Russia Says It's Deporting North Korean Workers to Stop Kim Jong Un's Nuclear Program

Russia has started the process of expelling North Korean migrant workers from the country’s Far East in order to comply with a United Nations Security Council resolution passed in December, officials said Tuesday.

The resolution, passed in response to North Korea’s test of a ballistic missile in late November, stated that all countries must send North Korean migrant workers home within 24 months. It aims to cut off funding to the isolationist regime so Pyongyang won’t have the resources to continue the development of its nuclear weapons program. It has been reported that up to 90 percent of North Korean workers’ wages is forcibly sent back to Pyongyang. North Korea has denied the claim.

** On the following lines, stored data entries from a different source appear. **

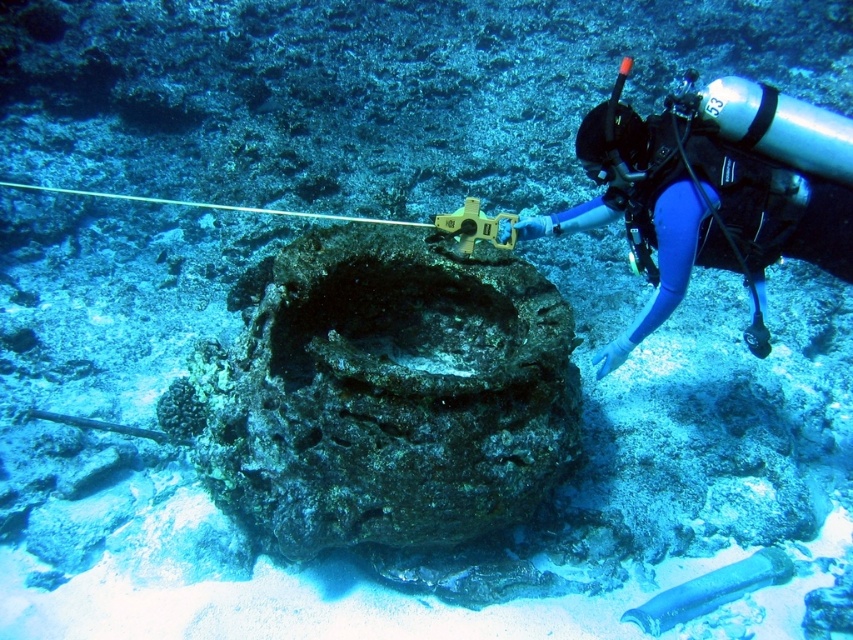 You are an underwater photographer planning to capture a wide shot of both the blue neoprene wetsuit at center and the translucent blue glass pipe at lower center. Given the camera you are using has a maximum width coverage of 1.2 meters, can both objects fit in the frame without moving the camera?

The blue neoprene wetsuit at center is wider than the translucent blue glass pipe at lower center. However, since the camera can cover up to 1.2 meters, and the combined width of both objects is not specified, it is uncertain if they will fit without knowing their exact dimensions. Please provide more details about their individual widths.

You are an underwater archaeologist examining the ocean floor. You notice the rusty metallic rock at center and the blue neoprene wetsuit at center. Which object is bigger in size?

The rusty metallic rock at center is larger in size compared to the blue neoprene wetsuit at center.

You are a marine biologist examining an underwater site. You need to determine which object is taller between the rusty metallic rock at center and the translucent blue glass pipe at lower center. Based on the scene, which one is taller?

The rusty metallic rock at center is taller than the translucent blue glass pipe at lower center according to the description. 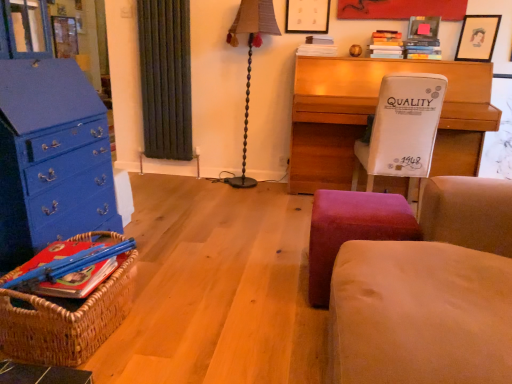 At what (x,y) coordinates should I click in order to perform the action: click on free space in front of brown fabric lampshade at center. Please return your answer as a coordinate pair (x, y). The width and height of the screenshot is (512, 384). Looking at the image, I should click on (253, 199). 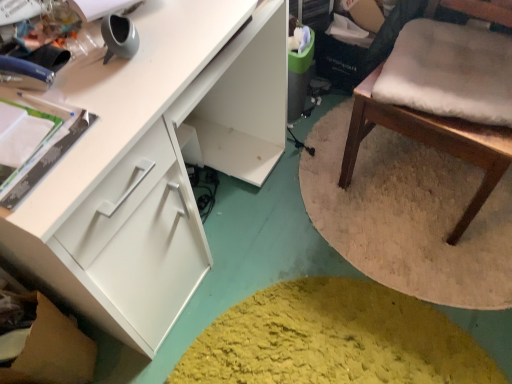 Where is `white matte cabinet at left`? The width and height of the screenshot is (512, 384). white matte cabinet at left is located at coordinates (153, 161).

What do you see at coordinates (153, 161) in the screenshot? I see `white matte cabinet at left` at bounding box center [153, 161].

At what (x,y) coordinates should I click in order to perform the action: click on wooden chair with white cushion at right. Please return your answer as a coordinate pair (x, y). The height and width of the screenshot is (384, 512). Looking at the image, I should click on (431, 142).

The image size is (512, 384). Describe the element at coordinates (431, 142) in the screenshot. I see `wooden chair with white cushion at right` at that location.

Where is `white matte cabinet at left`? This screenshot has width=512, height=384. white matte cabinet at left is located at coordinates tap(153, 161).

Considering the positions of objects wooden chair with white cushion at right and white matte cabinet at left in the image provided, who is more to the left, wooden chair with white cushion at right or white matte cabinet at left?

white matte cabinet at left.

Considering their positions, is wooden chair with white cushion at right located in front of or behind white matte cabinet at left?

wooden chair with white cushion at right is behind white matte cabinet at left.

Considering the positions of point (380, 116) and point (138, 63), is point (380, 116) closer or farther from the camera than point (138, 63)?

Point (380, 116) appears to be farther away from the viewer than point (138, 63).

From the image's perspective, relative to white matte cabinet at left, is wooden chair with white cushion at right above or below?

From the image's perspective, wooden chair with white cushion at right appears above white matte cabinet at left.

From a real-world perspective, does wooden chair with white cushion at right stand above white matte cabinet at left?

Indeed, from a real-world perspective, wooden chair with white cushion at right stands above white matte cabinet at left.

Is wooden chair with white cushion at right wider than white matte cabinet at left?

No.

Considering the relative sizes of wooden chair with white cushion at right and white matte cabinet at left in the image provided, is wooden chair with white cushion at right shorter than white matte cabinet at left?

Incorrect, the height of wooden chair with white cushion at right does not fall short of that of white matte cabinet at left.

Considering the relative sizes of wooden chair with white cushion at right and white matte cabinet at left in the image provided, is wooden chair with white cushion at right smaller than white matte cabinet at left?

Indeed, wooden chair with white cushion at right has a smaller size compared to white matte cabinet at left.

Is wooden chair with white cushion at right situated inside white matte cabinet at left or outside?

The correct answer is: outside.

Are wooden chair with white cushion at right and white matte cabinet at left located far from each other?

No, there isn't a large distance between wooden chair with white cushion at right and white matte cabinet at left.

Is wooden chair with white cushion at right turned away from white matte cabinet at left?

wooden chair with white cushion at right does not have its back to white matte cabinet at left.

Find the location of a particular element. chair lying above the white matte cabinet at left (from the image's perspective) is located at coordinates (431, 142).

Between white matte cabinet at left and wooden chair with white cushion at right, which one appears on the right side from the viewer's perspective?

wooden chair with white cushion at right.

Between white matte cabinet at left and wooden chair with white cushion at right, which one is positioned in front?

Positioned in front is white matte cabinet at left.

Which is nearer, (138, 336) or (351, 172)?

The point (138, 336) is in front.

From the image's perspective, who appears lower, white matte cabinet at left or wooden chair with white cushion at right?

From the image's view, white matte cabinet at left is below.

From a real-world perspective, between white matte cabinet at left and wooden chair with white cushion at right, who is vertically higher?

wooden chair with white cushion at right, from a real-world perspective.

Considering the sizes of objects white matte cabinet at left and wooden chair with white cushion at right in the image provided, who is wider, white matte cabinet at left or wooden chair with white cushion at right?

With larger width is white matte cabinet at left.

Based on the photo, considering the relative sizes of white matte cabinet at left and wooden chair with white cushion at right in the image provided, is white matte cabinet at left shorter than wooden chair with white cushion at right?

Indeed, white matte cabinet at left has a lesser height compared to wooden chair with white cushion at right.

Does white matte cabinet at left have a smaller size compared to wooden chair with white cushion at right?

No.

Would you say white matte cabinet at left contains wooden chair with white cushion at right?

Actually, wooden chair with white cushion at right is outside white matte cabinet at left.

Looking at this image, is white matte cabinet at left touching wooden chair with white cushion at right?

No, white matte cabinet at left is not touching wooden chair with white cushion at right.

Looking at this image, is white matte cabinet at left facing towards wooden chair with white cushion at right?

Yes, white matte cabinet at left is aimed at wooden chair with white cushion at right.

What's the angular difference between white matte cabinet at left and wooden chair with white cushion at right's facing directions?

The facing directions of white matte cabinet at left and wooden chair with white cushion at right are 90.3 degrees apart.

This screenshot has height=384, width=512. In order to click on chair that is above the white matte cabinet at left (from the image's perspective) in this screenshot , I will do `click(431, 142)`.

At what (x,y) coordinates should I click in order to perform the action: click on cabinetry in front of the wooden chair with white cushion at right. Please return your answer as a coordinate pair (x, y). Looking at the image, I should click on (153, 161).

You are a GUI agent. You are given a task and a screenshot of the screen. Output one action in this format:
    pyautogui.click(x=<x>, y=<y>)
    Task: Click on the cabinetry below the wooden chair with white cushion at right (from a real-world perspective)
    
    Given the screenshot: What is the action you would take?
    pyautogui.click(x=153, y=161)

If Russia follows through with its pledge to deport all North Korean workers, it could deal a significant blow to the country's cash reserves.

“If Russia is truly enforcing UN Security Council resolutions and expelling North Korean workers I think that would initially be a positive sign," Lisa Collins, a Korea expert at the Center for Strategic and International Studies, told Newsweek. “ If other countries also follow suit and expel North Korean workers this could cumulatively have a large effect on the total amount of money that the North Korean regime earns abroad.”

North Korea earns between $200 million and $500 million dollars a year from overseas laborers, Collins added. 

884602572 North Korean migrants work on a construction site. Getty Images

But the resolution could simultaneously have a negative impact on Russia’s economy, Russian officials say. Russia is among the world's leading employers of North Korean workers, and North Korean migrants play an important role in the construction industry in Russia’s Far East. Moscow gave work visas to at least 24,000 North Koreans in 2017, according to the country’s Interior Ministry.

Russia’s ambassador to North Korea, Alexander Matsegora, told reporters Tuesday that there are at least 12,000 North Korean migrant workers in the country’s eastern Primorsky Krai region alone. Russia relies on North Korean labor to fill low-paid, dangerous construction jobs. A State Department report from 2017 said that North Koreans work like slaves in Russia and that some workers are subjected to forced labor.

Matsegora claims the allegations of forced labor are “complete nonsense,” but he conceded that Chinese laborers would be unwilling to take on the construction jobs because the pay is too low.

Last month, the head of Russia’s Far East region called on Moscow to allow around 10,000 North Koreans to remain in the country despite the sanctions. But Matsegora stressed that all North Korean workers will be expelled in compliance with the Security Council resolution, despite what he characterized as a “blow” to the Russian economy.

Still, some say there are reasons to doubt that Russia will follow through on its commitment.

“North Korea has sent laborers to work in logging camps in Siberia and the Russian Far East for decades, and in more recent years has also sent a growing number of laborers to work in sectors such as construction,” Daniel Wertz, a representative of the National Committee of North Korea, told Newsweek.

“There is reason to be skeptical about the depth of Russia's commitment to enforcing these sanctions,” he added. “Even if Moscow formally prohibits the employment of North Korean laborers, Russian authorities might ultimately turn a blind eye to the practice.”